- PROBLEM REQUIREMENTS
All lines of the entries with "gereken" in them must be listed.

********

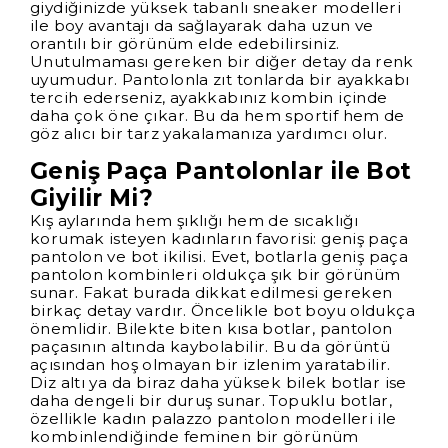
giydiğinizde yüksek tabanlı sneaker modelleri
ile boy avantajı da sağlayarak daha uzun ve
orantılı bir görünüm elde edebilirsiniz.
Unutulmaması gereken bir diğer detay da renk
uyumudur. Pantolonla zıt tonlarda bir ayakkabı
tercih ederseniz, ayakkabınız kombin içinde
daha çok öne çıkar. Bu da hem sportif hem de
göz alıcı bir tarz yakalamanıza yardımcı olur.
Geniş Paça Pantolonlar ile Bot
Giyilir Mi?
Kış aylarında hem şıklığı hem de sıcaklığı
korumak isteyen kadınların favorisi: geniş paça
pantolon ve bot ikilisi. Evet, botlarla geniş paça
pantolon kombinleri oldukça şık bir görünüm
sunar. Fakat burada dikkat edilmesi gereken
birkaç detay vardır. Öncelikle bot boyu oldukça
önemlidir. Bilekte biten kısa botlar, pantolon
paçasının altında kaybolabilir. Bu da görüntü
açısından hoş olmayan bir izlenim yaratabilir.
Diz altı ya da biraz daha yüksek bilek botlar ise
daha dengeli bir duruş sunar. Topuklu botlar,
özellikle kadın palazzo pantolon modelleri ile
kombinlendiğinde feminen bir görünüm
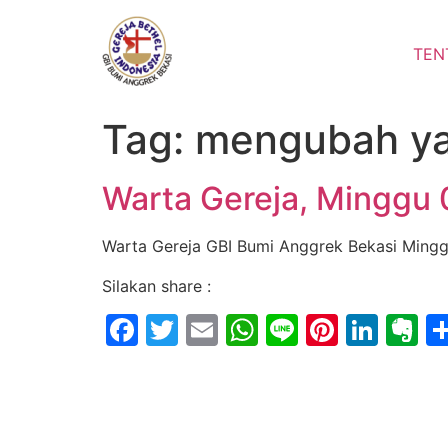
Lewati
ke
TEN
konten
Tag:
mengubah y
Warta Gereja, Minggu 
Warta Gereja GBI Bumi Anggrek Bekasi Mingg
Silakan share :
Facebook
Twitter
Email
WhatsApp
Line
Pintere
Link
E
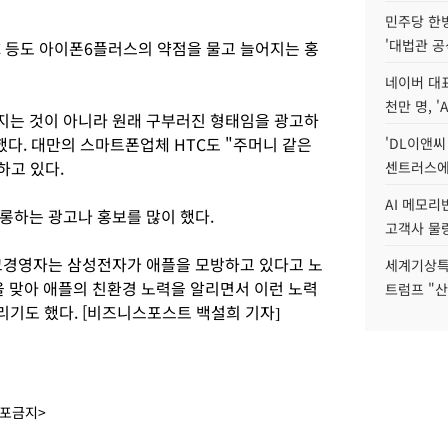
민주당 한
'대법관 공
C 등도 아이폰6플러스의 약점을 물고 늘어지는 홍
네이버 대표
천만 명, 'A
지는 것이 아니라 원래 구부러진 형태임을 광고하
다. 대만의 스마트폰업체 HTC도 "주머니 같은
'DL이앤씨
하고 있다.
센트러스에
AI 메모
롱하는 광고나 홍보를 많이 했다.
고객사 물량
고경영자는 삼성전자가 애플을 모방하고 있다고 노
세계기상특
'을 맞아 애플의 친환경 노력을 알리면서 이런 노력
트럼프 "산
기도 했다. [비즈니스포스트 백설희 기자]
배포금지>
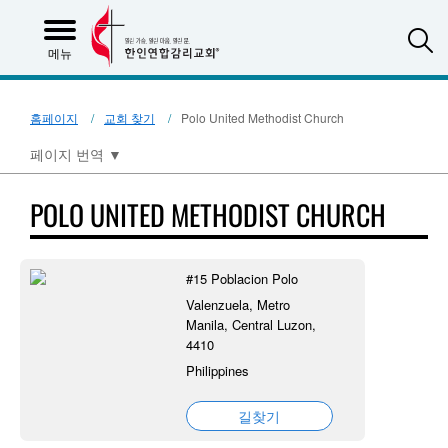
S
메뉴
홈페이지
교회 찾기
Polo United Methodist Church
페이지 번역
▼
POLO UNITED METHODIST CHURCH
#15 Poblacion Polo
Valenzuela, Metro
Manila, Central Luzon,
4410
Philippines
길찾기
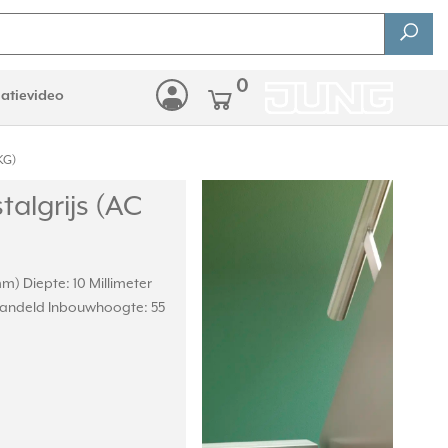
0
latievideo
KG)
talgrijs (AC
mm) Diepte: 10 Millimeter
handeld Inbouwhoogte: 55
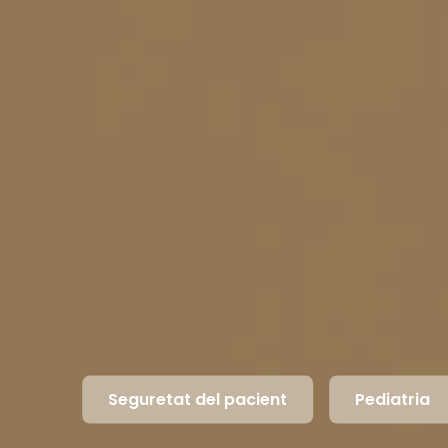
Seguretat del pacient
Pediatria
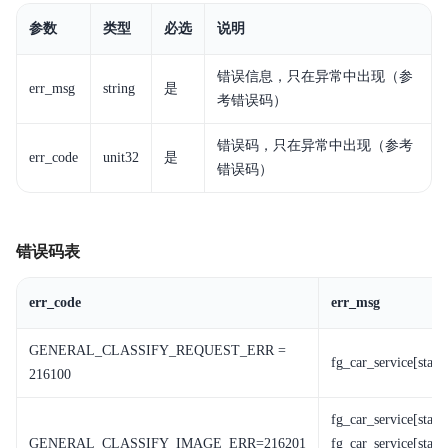
参数
类型
必选
说明
错误信息，只在异常中出现（参
err_msg
string
是
考错误码）
错误码，只在异常中出现（参考
err_code
unit32
是
错误码）
错误码表
err_code
err_msg
GENERAL_CLASSIFY_REQUEST_ERR =
fg_car_service[status
216100
fg_car_service[statu
GENERAL_CLASSIFY_IMAGE_ERR=216201
fg_car_service[stat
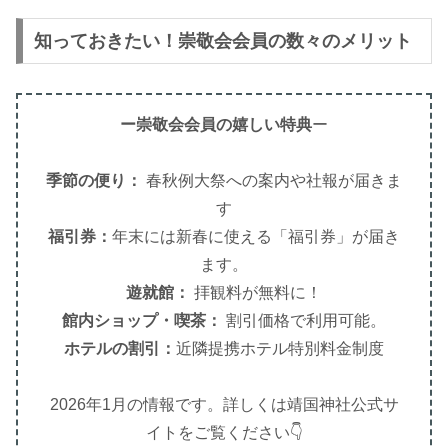
知っておきたい！崇敬会会員の数々のメリット
ー崇敬会会員の嬉しい特典
ー
季節の便り：
春秋例大祭への案内や社報が届きま
す
福引券：
年末には新春に使える「福引券」が届き
ます。
遊就館：
拝観料が無料に！
館内ショップ・喫茶：
割引価格で利用可能。
ホテルの割引：
近隣提携ホテル特別料金制度
2026年1月の情報です。詳しくは靖国神社公式サ
イトをご覧ください👇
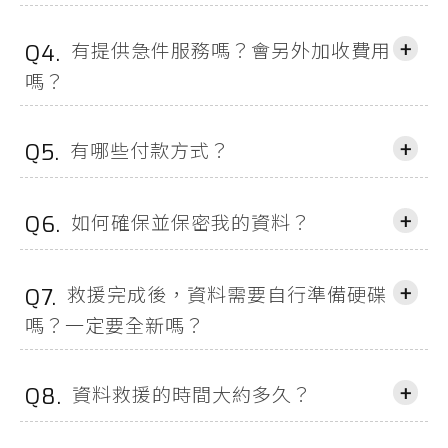
+
有提供急件服務嗎？會另外加收費用
Q4.
嗎？
+
有哪些付款方式？
Q5.
+
如何確保並保密我的資料？
Q6.
+
救援完成後，資料需要自行準備硬碟
Q7.
嗎？一定要全新嗎？
+
資料救援的時間大約多久？
Q8.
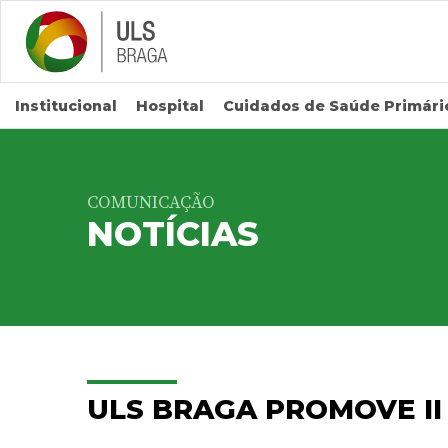
Saltar para conteúdo principal
Institucional
Hospital
Cuidados de Saúde Primári
COMUNICAÇÃO
NOTÍCIAS
ULS BRAGA PROMOVE I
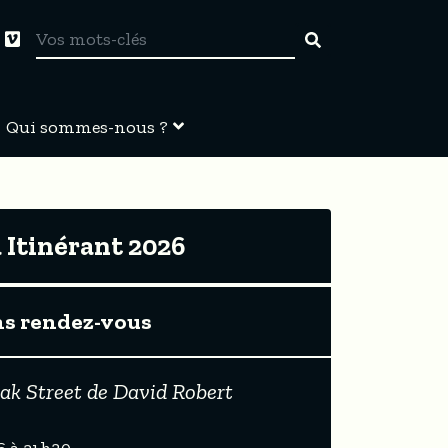
Qui sommes-nous ?
Itinérant 2026
ns rendez-vous
ak Street de David Robert
6 à 21h30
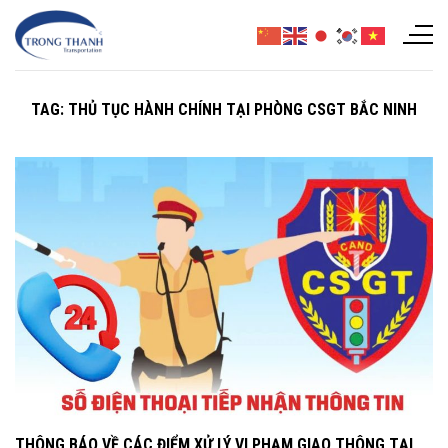
Chuyển
đến
nội
dung
TAG:
THỦ TỤC HÀNH CHÍNH TẠI PHÒNG CSGT BẮC NINH
THÔNG BÁO VỀ CÁC ĐIỂM XỬ LÝ VI PHẠM GIAO THÔNG TẠI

********

- EXERCISE RESULT
Unutulmaması gereken bir diğer detay da renk
sunar. Fakat burada dikkat edilmesi gereken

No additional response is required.